Page-level text extractions:
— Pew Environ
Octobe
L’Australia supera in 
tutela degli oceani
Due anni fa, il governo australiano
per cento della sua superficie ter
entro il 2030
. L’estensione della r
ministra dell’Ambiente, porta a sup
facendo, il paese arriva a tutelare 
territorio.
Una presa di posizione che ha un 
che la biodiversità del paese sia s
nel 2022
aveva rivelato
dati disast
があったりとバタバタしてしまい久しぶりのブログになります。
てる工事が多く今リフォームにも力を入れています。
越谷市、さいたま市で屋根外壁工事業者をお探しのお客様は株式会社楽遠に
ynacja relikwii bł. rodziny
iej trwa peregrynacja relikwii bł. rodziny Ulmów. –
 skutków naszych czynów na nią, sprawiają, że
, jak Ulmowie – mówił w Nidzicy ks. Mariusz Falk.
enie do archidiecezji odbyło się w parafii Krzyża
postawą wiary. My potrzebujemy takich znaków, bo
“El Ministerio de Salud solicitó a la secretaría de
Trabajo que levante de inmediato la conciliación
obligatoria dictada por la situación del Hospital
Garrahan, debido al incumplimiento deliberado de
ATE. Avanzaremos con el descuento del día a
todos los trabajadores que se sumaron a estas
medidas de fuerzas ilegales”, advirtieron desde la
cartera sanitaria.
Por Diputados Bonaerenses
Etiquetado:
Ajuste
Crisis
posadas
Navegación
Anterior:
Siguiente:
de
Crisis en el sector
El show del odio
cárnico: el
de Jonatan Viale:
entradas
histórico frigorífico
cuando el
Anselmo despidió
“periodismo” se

--

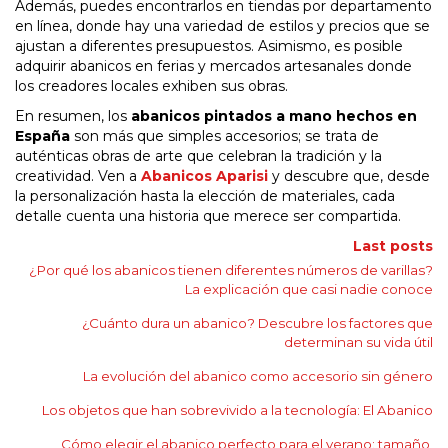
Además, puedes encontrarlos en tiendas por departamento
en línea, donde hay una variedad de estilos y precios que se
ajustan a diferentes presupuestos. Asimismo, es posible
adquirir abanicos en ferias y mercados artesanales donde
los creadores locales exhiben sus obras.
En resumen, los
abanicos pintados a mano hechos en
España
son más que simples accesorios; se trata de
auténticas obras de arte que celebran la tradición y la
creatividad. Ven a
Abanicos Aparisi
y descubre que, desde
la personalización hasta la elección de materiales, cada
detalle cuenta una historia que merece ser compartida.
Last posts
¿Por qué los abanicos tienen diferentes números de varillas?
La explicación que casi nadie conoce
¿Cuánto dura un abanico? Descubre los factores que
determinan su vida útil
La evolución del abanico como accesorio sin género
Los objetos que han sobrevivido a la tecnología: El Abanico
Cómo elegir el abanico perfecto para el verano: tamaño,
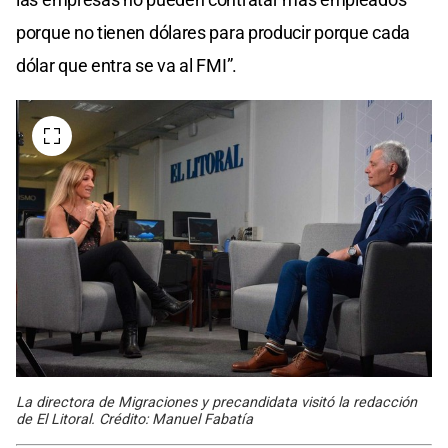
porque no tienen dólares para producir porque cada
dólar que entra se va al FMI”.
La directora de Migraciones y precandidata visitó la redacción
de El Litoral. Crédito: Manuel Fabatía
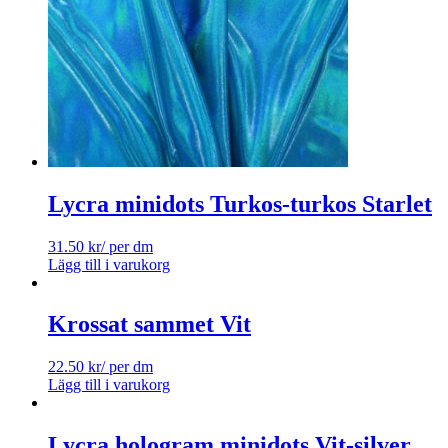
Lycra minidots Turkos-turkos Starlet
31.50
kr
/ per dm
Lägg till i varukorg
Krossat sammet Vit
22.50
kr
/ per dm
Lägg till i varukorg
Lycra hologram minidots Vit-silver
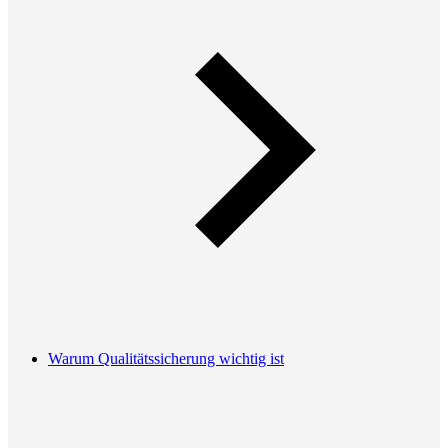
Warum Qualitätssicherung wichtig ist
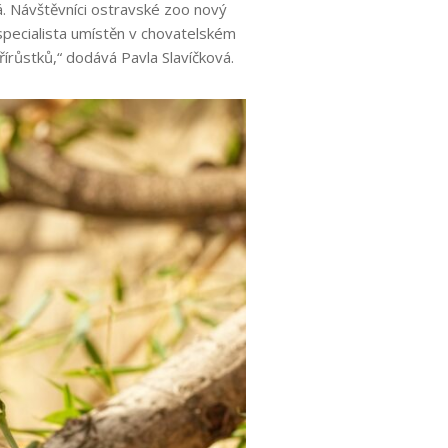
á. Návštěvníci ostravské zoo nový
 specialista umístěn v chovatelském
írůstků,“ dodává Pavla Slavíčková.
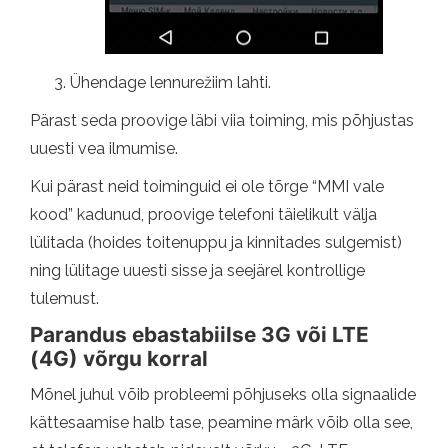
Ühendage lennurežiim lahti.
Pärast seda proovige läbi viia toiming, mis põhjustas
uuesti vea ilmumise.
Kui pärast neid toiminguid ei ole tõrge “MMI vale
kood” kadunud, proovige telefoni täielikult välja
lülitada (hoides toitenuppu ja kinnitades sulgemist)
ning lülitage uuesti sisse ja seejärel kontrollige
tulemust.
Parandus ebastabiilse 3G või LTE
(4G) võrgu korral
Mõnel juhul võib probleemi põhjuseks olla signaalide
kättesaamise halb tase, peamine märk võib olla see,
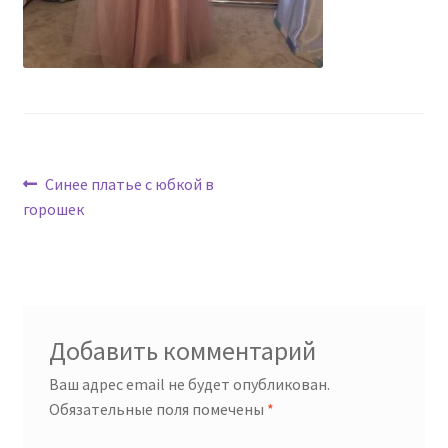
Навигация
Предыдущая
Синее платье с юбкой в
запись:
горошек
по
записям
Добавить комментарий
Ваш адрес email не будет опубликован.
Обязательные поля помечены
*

---

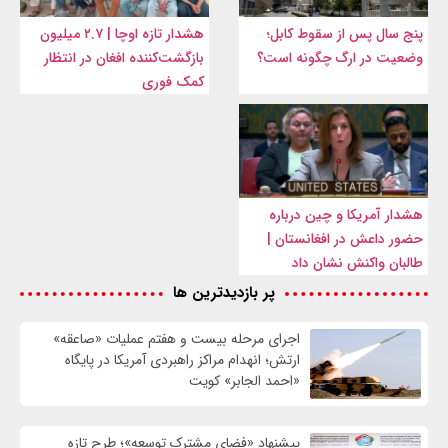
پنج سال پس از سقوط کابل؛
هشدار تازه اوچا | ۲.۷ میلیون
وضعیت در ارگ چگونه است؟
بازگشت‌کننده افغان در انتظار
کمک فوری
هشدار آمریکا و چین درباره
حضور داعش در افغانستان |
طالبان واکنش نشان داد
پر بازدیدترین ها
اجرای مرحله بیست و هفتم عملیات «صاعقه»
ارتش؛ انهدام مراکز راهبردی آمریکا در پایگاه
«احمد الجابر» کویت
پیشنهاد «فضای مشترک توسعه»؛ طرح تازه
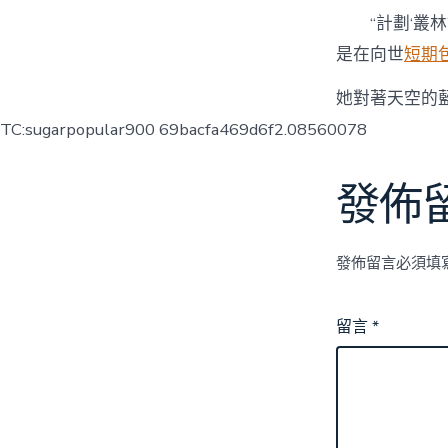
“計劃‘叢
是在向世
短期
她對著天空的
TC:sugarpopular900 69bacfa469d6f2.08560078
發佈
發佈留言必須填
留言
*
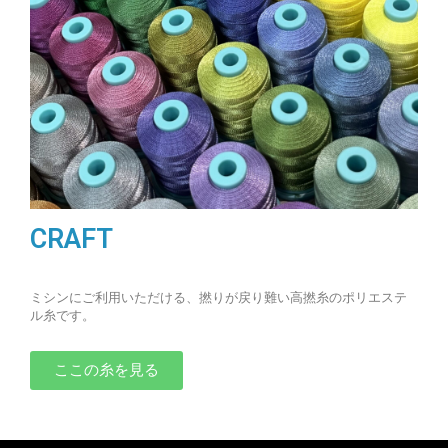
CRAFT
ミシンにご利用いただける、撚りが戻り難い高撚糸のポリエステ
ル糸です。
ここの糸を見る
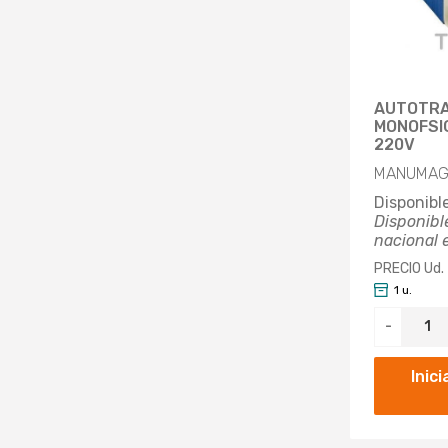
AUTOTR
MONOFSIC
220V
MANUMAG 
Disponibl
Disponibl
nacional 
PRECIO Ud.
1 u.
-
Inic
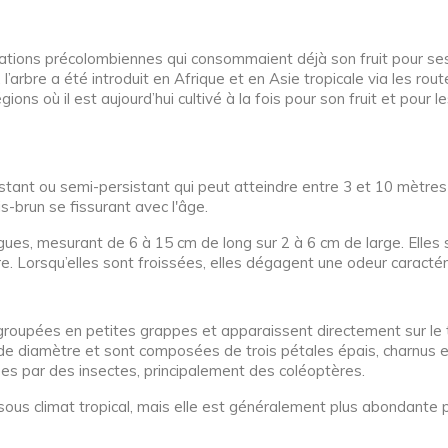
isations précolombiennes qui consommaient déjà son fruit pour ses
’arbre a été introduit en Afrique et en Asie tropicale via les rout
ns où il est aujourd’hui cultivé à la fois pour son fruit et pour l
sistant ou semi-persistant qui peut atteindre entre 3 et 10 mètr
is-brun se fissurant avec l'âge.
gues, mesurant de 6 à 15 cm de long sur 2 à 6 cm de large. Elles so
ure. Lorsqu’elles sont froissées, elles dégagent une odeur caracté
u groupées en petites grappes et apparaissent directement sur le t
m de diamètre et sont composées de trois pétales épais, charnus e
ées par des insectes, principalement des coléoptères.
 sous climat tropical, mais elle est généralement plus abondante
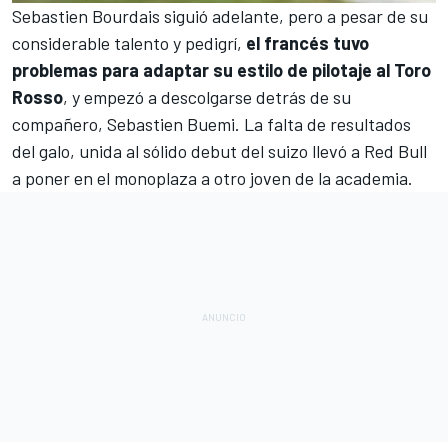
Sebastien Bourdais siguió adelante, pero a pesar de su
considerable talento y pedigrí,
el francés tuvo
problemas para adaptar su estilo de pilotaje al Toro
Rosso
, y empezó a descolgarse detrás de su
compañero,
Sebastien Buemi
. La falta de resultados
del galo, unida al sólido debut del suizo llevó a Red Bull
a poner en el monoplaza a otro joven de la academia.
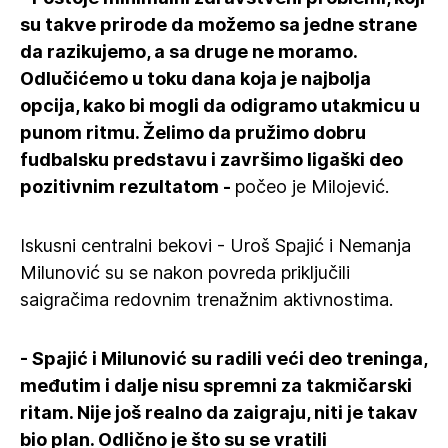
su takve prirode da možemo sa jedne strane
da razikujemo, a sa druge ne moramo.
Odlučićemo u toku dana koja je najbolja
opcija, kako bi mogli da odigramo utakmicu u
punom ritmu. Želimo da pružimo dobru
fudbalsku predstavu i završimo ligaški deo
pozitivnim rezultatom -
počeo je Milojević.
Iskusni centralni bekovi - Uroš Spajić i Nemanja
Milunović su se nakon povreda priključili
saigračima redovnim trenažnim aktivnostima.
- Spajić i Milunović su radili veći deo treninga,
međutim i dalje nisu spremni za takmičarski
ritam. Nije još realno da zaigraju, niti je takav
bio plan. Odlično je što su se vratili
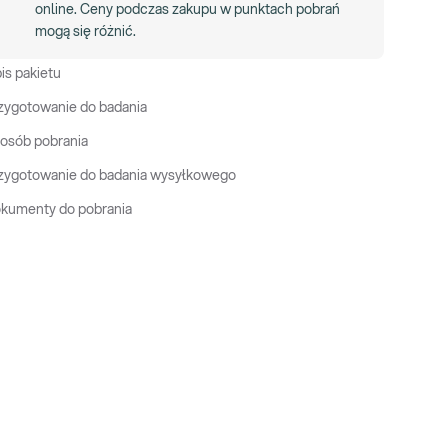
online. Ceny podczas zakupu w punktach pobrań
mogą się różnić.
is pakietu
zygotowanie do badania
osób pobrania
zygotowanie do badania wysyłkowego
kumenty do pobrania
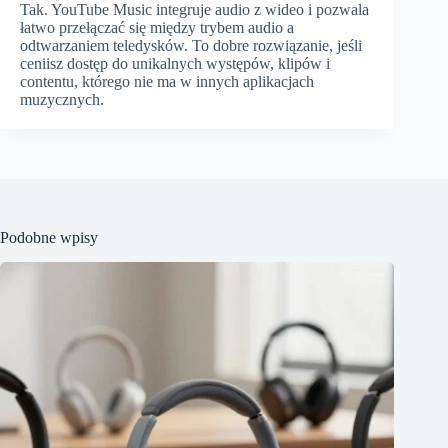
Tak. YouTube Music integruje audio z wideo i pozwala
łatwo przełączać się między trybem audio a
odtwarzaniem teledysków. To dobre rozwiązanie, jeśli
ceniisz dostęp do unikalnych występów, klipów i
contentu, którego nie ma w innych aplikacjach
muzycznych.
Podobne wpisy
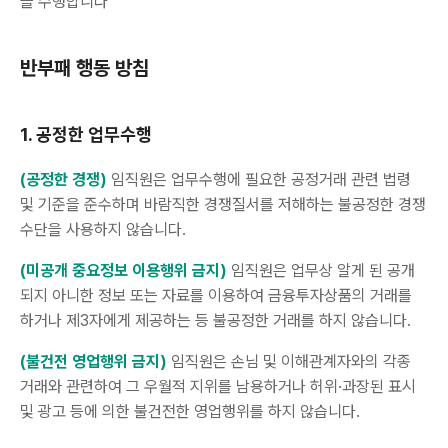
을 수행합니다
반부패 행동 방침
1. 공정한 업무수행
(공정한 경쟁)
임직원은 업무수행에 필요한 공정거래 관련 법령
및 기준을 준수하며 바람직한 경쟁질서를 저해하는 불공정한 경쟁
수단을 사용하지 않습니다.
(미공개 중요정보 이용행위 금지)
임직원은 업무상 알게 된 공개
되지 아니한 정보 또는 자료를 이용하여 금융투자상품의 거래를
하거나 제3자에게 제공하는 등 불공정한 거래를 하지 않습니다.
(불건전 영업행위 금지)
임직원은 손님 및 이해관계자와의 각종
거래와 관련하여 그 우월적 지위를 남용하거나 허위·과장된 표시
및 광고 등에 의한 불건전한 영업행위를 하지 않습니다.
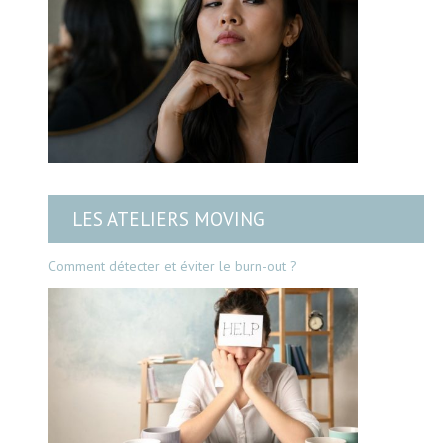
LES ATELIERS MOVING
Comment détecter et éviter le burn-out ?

YOUR OBJECTIVE: Working from the entries above, please transcribe only the lines from the line with "حضور داعش در افغانستان |" through the line with "m de diamètre", exactly, with both end lines and without pictures.

TASK SOLUTION:
حضور داعش در افغانستان |
طالبان واکنش نشان داد
پر بازدیدترین ها
اجرای مرحله بیست و هفتم عملیات «صاعقه»
ارتش؛ انهدام مراکز راهبردی آمریکا در پایگاه
«احمد الجابر» کویت
پیشنهاد «فضای مشترک توسعه»؛ طرح تازه
“計劃‘叢
是在向世
短期
她對著天空的
TC:sugarpopular900 69bacfa469d6f2.08560078
發佈
發佈留言必須填
留言
*
CRAFT
ミシンにご利用いただける、撚りが戻り難い高撚糸のポリエステ
ル糸です。
ここの糸を見る
AUTOTR
MONOFSIC
220V
MANUMAG 
Disponibl
Disponibl
nacional 
PRECIO Ud.
1 u.
-
Inic
isations précolombiennes qui consommaient déjà son fruit pour ses
’arbre a été introduit en Afrique et en Asie tropicale via les rout
ns où il est aujourd’hui cultivé à la fois pour son fruit et pour l
sistant ou semi-persistant qui peut atteindre entre 3 et 10 mètr
is-brun se fissurant avec l'âge.
gues, mesurant de 6 à 15 cm de long sur 2 à 6 cm de large. Elles so
ure. Lorsqu’elles sont froissées, elles dégagent une odeur caracté
u groupées en petites grappes et apparaissent directement sur le t
m de diamètre et sont composées de trois pétales épais, charnus e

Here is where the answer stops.